Some of our patients testimonials on the EVA procedure have been:
"I was sure that I wanted to have an abortion and I was very glad that I didn't have to wait to have the procedure performed".
"Thank you for letting me know that I was no longer pregnant and that it was not an ectopic".
"I did not know that the procedure was so quick. I was surprised when I was told it was over".
"I realized that I was in the recovery room but do not remember having had the procedure. . . not even that I walked out of the operating room".
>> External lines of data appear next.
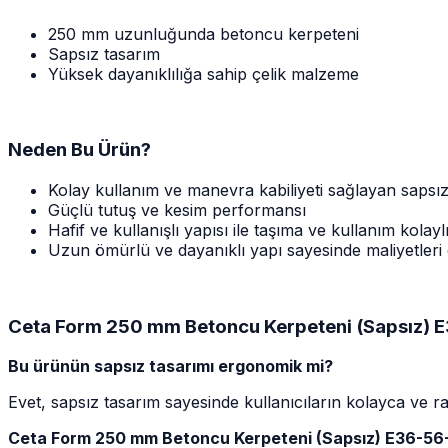
250 mm uzunluğunda betoncu kerpeteni
Sapsız tasarım
Yüksek dayanıklılığa sahip çelik malzeme
Neden Bu Ürün?
Kolay kullanım ve manevra kabiliyeti sağlayan sapsı
Güçlü tutuş ve kesim performansı
Hafif ve kullanışlı yapısı ile taşıma ve kullanım kolayl
Uzun ömürlü ve dayanıklı yapı sayesinde maliyetleri
Ceta Form 250 mm Betoncu Kerpeteni (Sapsız) 
Bu ürünün sapsız tasarımı ergonomik mi?
Evet, sapsız tasarım sayesinde kullanıcıların kolayca ve ra
Ceta Form 250 mm Betoncu Kerpeteni (Sapsız) E36-56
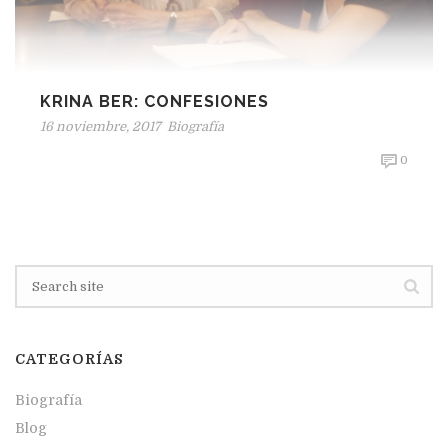
KRINA BER: CONFESIONES
16 noviembre, 2017
Biografía
0
CATEGORÍAS
Biografía
Blog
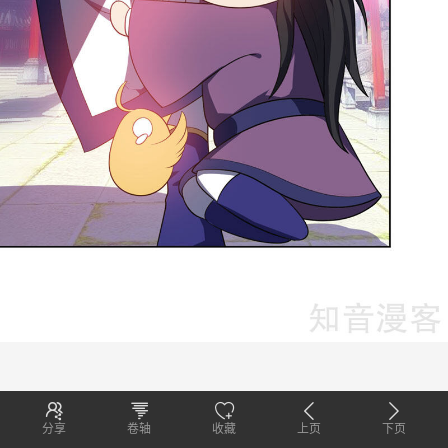
分享
卷轴
收藏
上页
下页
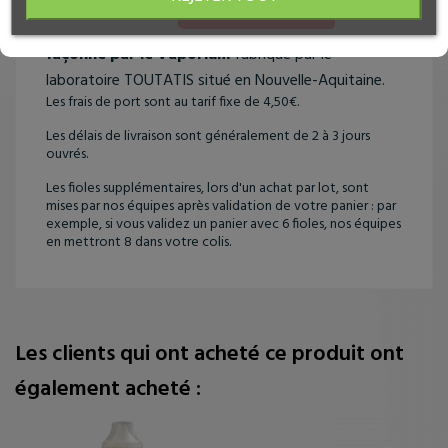
JE SUIS MINEUR
Le Slow-mo Capybara est un e-liquide
imaginé,
façonné par le Vaporium
fabriqué par le
laboratoire TOUTATIS situé en Nouvelle-Aquitaine.
Les frais de port sont au tarif fixe de 4,50€.
Les délais de livraison sont généralement de 2 à 3 jours
ouvrés.
Les fioles supplémentaires, lors d'un achat par lot, sont
mises par nos équipes après validation de votre panier : par
exemple, si vous validez un panier avec 6 fioles, nos équipes
en mettront 8 dans votre colis.
Les clients qui ont acheté ce produit ont
également acheté :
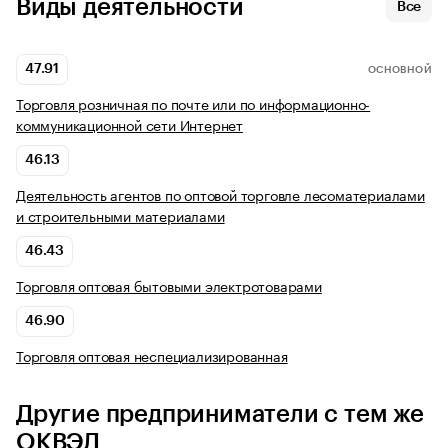
Виды деятельности
Все
47.91
ОСНОВНОЙ
Торговля розничная по почте или по информационно-
коммуникационной сети Интернет
46.13
Деятельность агентов по оптовой торговле лесоматериалами
и строительными материалами
46.43
Торговля оптовая бытовыми электротоварами
46.90
Торговля оптовая неспециализированная
Другие предприниматели с тем же
ОКВЭД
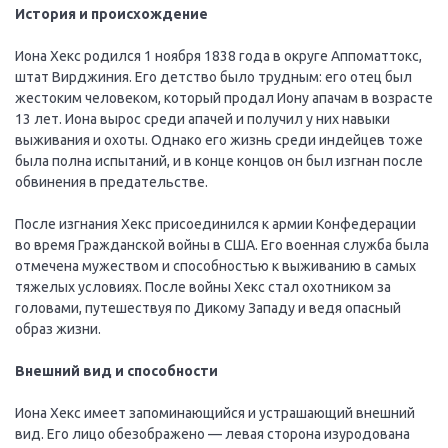
История и происхождение
Иона Хекс родился 1 ноября 1838 года в округе Аппоматтокс,
штат Вирджиния. Его детство было трудным: его отец был
жестоким человеком, который продал Иону апачам в возрасте
13 лет. Иона вырос среди апачей и получил у них навыки
выживания и охоты. Однако его жизнь среди индейцев тоже
была полна испытаний, и в конце концов он был изгнан после
обвинения в предательстве.
После изгнания Хекс присоединился к армии Конфедерации
во время Гражданской войны в США. Его военная служба была
отмечена мужеством и способностью к выживанию в самых
тяжелых условиях. После войны Хекс стал охотником за
головами, путешествуя по Дикому Западу и ведя опасный
образ жизни.
Внешний вид и способности
Иона Хекс имеет запоминающийся и устрашающий внешний
вид. Его лицо обезображено — левая сторона изуродована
METHODS OF MID-TRIMESTER ABORTION
Terminating the pregnancy is more dificult in mid- trimester because the fetus is larger. Ultrasound staging of the pregnancy is essential.
DILATATION AND EVACUATION (D&E)
This is the most common method. D&E requires considerable skill by the physician but is basically an expansion of the vacuum aspiration technique described earlier.
For pregnancies that are advanced beyond 15 weeks, it is necessary to dilate the cervix using multiple laminaria (seaweed) rods. They are inserted in the cervical canal and left in place overnight. Once the laminarias have been inserted, it is mandatory that the D&E procedure be completed within 48 hours. To perform the abortion, the physician uses suction as in first trimester procedure, and forceps to remove fetal parts that are too large to pass through the suction tube. The procedure is usually completed within 20-30 minutes and is performed under intravenous conscious sedation and local anesthesia of lidocaine and vasopressin.
Our current method of LATE SECOND TRIMESTER (21-22 weeks) abortion involves inserting multiple laminarias into the cervical canal; the serial vaginal placement of misoprostol; and performig a D&E or D&C. The entire procedure is performed on our premises.
A less common method is SALINE INDUCTION which is usually performed in the hospital. Under local anesthesia, the physician passes a needle through the abdomen into the uterus, withdraws some amniotic fluid through the needle and injects saline solution or less commonly, prostaglandin, to induce contractions. Some hours later, the patient goes into labor and expels the fetus. Approximately 75% of the times this occurs within 24 hours.